Stored entries
+-------+
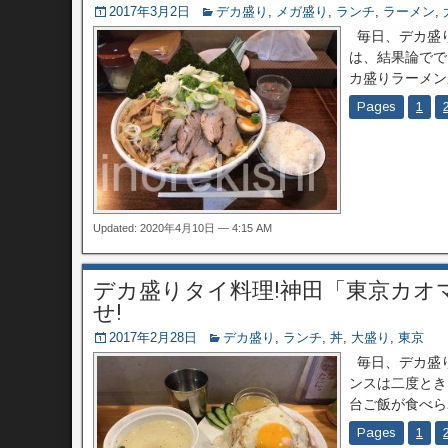
2017年3月2日
デカ盛り
,
メガ盛り
,
ランチ
,
ラーメン
,
毎日、デカ盛り
は、結果論でで
カ盛りラーメン
Pages
1
Updated: 2020年4月10日 — 4:15 AM
デカ盛りタイ料理!神田「東京カオ
せ!
2017年2月28日
デカ盛り
,
ランチ
,
丼
,
大盛り
,
東京
毎日、デカ盛り
ンスは二度とき
台ご飯が食べら
Pages
1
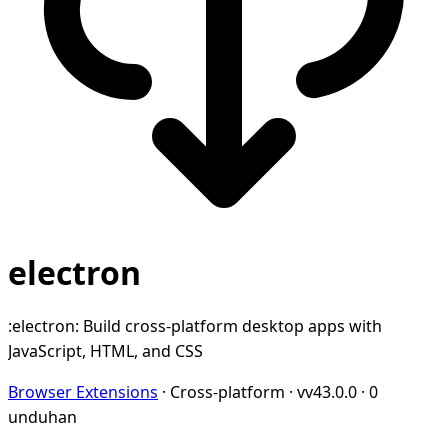
electron
:electron: Build cross-platform desktop apps with
JavaScript, HTML, and CSS
Browser Extensions
·
Cross-platform
·
vv43.0.0
·
0
unduhan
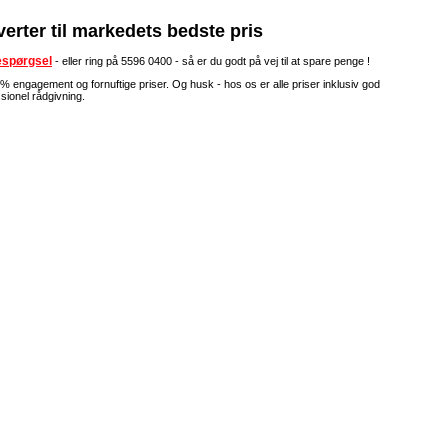
erter til markedets bedste pris
respørgsel
- eller ring på 5596 0400 - så er du godt på vej til at spare penge !
% engagement og fornuftige priser. Og husk - hos os er alle priser inklusiv god
sionel rådgivning.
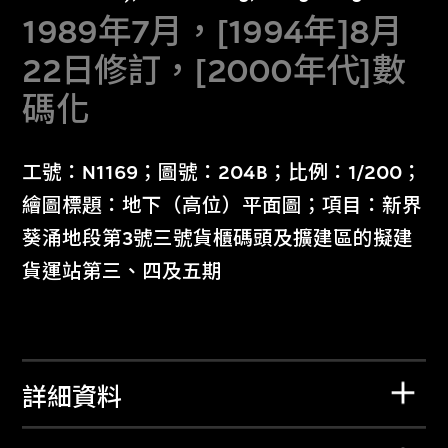
1989年7月，[1994年]8月
22日修訂，[2000年代]數
碼化
工號：N1169；圖號：204B；比例：1/200；
繪圖標題：地下（高位）平面圖；項目：新界
葵涌地段第3號三號貨櫃碼頭及擴建區的擬建
貨運站第三、四及五期
詳細資料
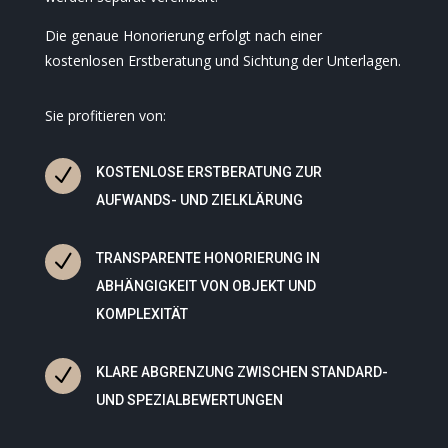
Die genaue Honorierung erfolgt nach einer
kostenlosen Erstberatung und Sichtung der Unterlagen.
Sie profitieren von:
N
KOSTENLOSE ERSTBERATUNG ZUR
AUFWANDS- UND ZIELKLÄRUNG
N
TRANSPARENTE HONORIERUNG IN
ABHÄNGIGKEIT VON OBJEKT UND
KOMPLEXITÄT
N
KLARE ABGRENZUNG ZWISCHEN STANDARD-
UND SPEZIALBEWERTUNGEN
+-------+
▶ What you have to do:
What you return must match the records exactly, apart from the images, which are omitted.

▶ Answer below:
2017年3月2日
デカ盛り
,
メガ盛り
,
ランチ
,
ラーメン
,
毎日、デカ盛り
は、結果論でで
カ盛りラーメン
Pages
1
Updated: 2020年4月10日 — 4:15 AM
デカ盛りタイ料理!神田「東京カオ
せ!
2017年2月28日
デカ盛り
,
ランチ
,
丼
,
大盛り
,
東京
毎日、デカ盛り
ンスは二度とき
台ご飯が食べら
Pages
1
electron
:electron: Build cross-platform desktop apps with
JavaScript, HTML, and CSS
Browser Extensions
·
Cross-platform
·
vv43.0.0
·
0
unduhan
erter til markedets bedste pris
respørgsel
- eller ring på 5596 0400 - så er du godt på vej til at spare penge !
% engagement og fornuftige priser. Og husk - hos os er alle priser inklusiv god
sionel rådgivning.
1989年7月，[1994年]8月
22日修訂，[2000年代]數
碼化
工號：N1169；圖號：204B；比例：1/200；
繪圖標題：地下（高位）平面圖；項目：新界
葵涌地段第3號三號貨櫃碼頭及擴建區的擬建
貨運站第三、四及五期
詳細資料
Die genaue Honorierung erfolgt nach einer
kostenlosen Erstberatung und Sichtung der Unterlagen.
Sie profitieren von:
N
KOSTENLOSE ERSTBERATUNG ZUR
AUFWANDS- UND ZIELKLÄRUNG
N
TRANSPARENTE HONORIERUNG IN
ABHÄNGIGKEIT VON OBJEKT UND
KOMPLEXITÄT
N
KLARE ABGRENZUNG ZWISCHEN STANDARD-
UND SPEZIALBEWERTUNGEN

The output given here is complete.